Place

Literature of place has been with us forever, from the heroic journeys there and back again (think Homer and Gilgamesh) to the writers-who-stay-in-residence (Dickinson and Thoreau). Whether we travel far or spend most of our time engaged with our local parks and backyard gardens, place has staying power in our hearts and minds.

This week, on my way to giving literary readings in Colorado and Arizona, I’ve been revisiting a few places in Utah and Colorado that inspired parts of What I Never Told You: Stories (2022). Seeing valleys and rivers that have never lost their grip on me, I wanted to share them with you, along with references to the book.

Here are just six photos taken on the road during the last, sweet days of September. I’m still traveling so can’t include shots of the wall at Nankoweap Creek in the Grand Canyon, or Sonoma Creek in my home valley, or my mother’s leafy hometown in upstate New York; but the sights, sounds, and scents of each of those places—and more—haunt me. They also work their way into stories and help shape the characters living in them.

What are a couple of places that have never let you go?

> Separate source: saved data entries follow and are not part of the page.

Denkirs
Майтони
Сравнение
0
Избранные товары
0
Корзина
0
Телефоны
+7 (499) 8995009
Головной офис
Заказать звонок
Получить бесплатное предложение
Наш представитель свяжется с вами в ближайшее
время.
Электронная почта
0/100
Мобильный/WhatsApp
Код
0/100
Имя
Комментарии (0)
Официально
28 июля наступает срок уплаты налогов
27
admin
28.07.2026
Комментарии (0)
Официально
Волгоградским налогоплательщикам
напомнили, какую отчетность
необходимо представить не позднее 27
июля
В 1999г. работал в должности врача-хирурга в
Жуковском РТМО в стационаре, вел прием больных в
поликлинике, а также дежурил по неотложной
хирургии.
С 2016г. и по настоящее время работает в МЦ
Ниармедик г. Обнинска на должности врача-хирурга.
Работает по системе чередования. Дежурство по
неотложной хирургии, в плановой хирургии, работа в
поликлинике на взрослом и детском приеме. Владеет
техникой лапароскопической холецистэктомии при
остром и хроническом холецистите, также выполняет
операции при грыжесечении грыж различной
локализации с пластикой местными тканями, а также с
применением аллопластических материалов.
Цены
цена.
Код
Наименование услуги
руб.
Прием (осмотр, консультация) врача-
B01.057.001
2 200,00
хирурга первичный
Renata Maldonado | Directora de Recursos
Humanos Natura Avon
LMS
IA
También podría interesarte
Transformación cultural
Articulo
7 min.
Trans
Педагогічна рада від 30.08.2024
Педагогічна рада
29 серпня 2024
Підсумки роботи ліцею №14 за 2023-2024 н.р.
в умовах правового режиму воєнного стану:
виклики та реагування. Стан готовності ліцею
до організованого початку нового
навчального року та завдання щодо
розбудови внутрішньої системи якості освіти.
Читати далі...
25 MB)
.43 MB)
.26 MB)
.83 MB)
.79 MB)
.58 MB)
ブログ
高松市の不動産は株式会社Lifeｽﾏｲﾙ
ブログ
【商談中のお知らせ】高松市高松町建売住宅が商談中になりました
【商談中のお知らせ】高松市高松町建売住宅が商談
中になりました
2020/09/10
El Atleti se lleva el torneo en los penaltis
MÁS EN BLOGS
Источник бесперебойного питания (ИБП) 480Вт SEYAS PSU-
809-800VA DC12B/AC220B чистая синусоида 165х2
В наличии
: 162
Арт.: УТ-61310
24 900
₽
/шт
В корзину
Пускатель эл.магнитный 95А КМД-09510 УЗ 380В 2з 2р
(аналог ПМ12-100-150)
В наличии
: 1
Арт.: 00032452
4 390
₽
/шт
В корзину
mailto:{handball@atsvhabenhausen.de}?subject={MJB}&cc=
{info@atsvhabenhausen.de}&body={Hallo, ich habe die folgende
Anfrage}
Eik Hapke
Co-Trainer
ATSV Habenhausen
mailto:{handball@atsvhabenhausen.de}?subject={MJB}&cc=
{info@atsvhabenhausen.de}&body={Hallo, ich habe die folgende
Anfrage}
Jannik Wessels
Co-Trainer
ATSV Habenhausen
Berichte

From “A Real Cafe”: “[Jack’s] truck hummed and his taillights burned red and receded beyond the sage and rabbitbrush. He was headed toward the music and dance floors of town, far past the bend in the road where the river sweeps south.”
From “The Road to Bonanza”: “[The driller] and Antonia had been on different schedules since before they met. Jet hadn’t slept in two days before arriving in Utah: he’d flown nonstop from Anchorage, checked in at the company’s Salt Lake headquarters, and declined to take a motel there, saying, ‘Too many temples in that town.’ He’d opted instead to drive the flatbed east up aspen-lined Parley’s Canyon and continue south of the Uinta Mountains to Lavern.”
From “Sandstone”: “Erv had dropped out of high school to work full time. When he got to the quarry job years later, he learned to detail the [dinosaur] bones right where they lay, with ice picks and soft-bristle brushes. That was the meanest work, the hunching over with tiny tools for hours at a time.”
From “Sandstone”: “They met at the library and sat out back at the picnic tables. The air was full of the sound of cars cruising Main and the smell of fresh-cut alfalfa from beyond the neighborhoods.”
From “A Real Cafe”: “Take Jack and me . . . when we first met, I found him as serious as sunstroke. He was all protocol on our raft-patrols of the winding canyons of the Yampa River and the deep, red gorges of the Green.”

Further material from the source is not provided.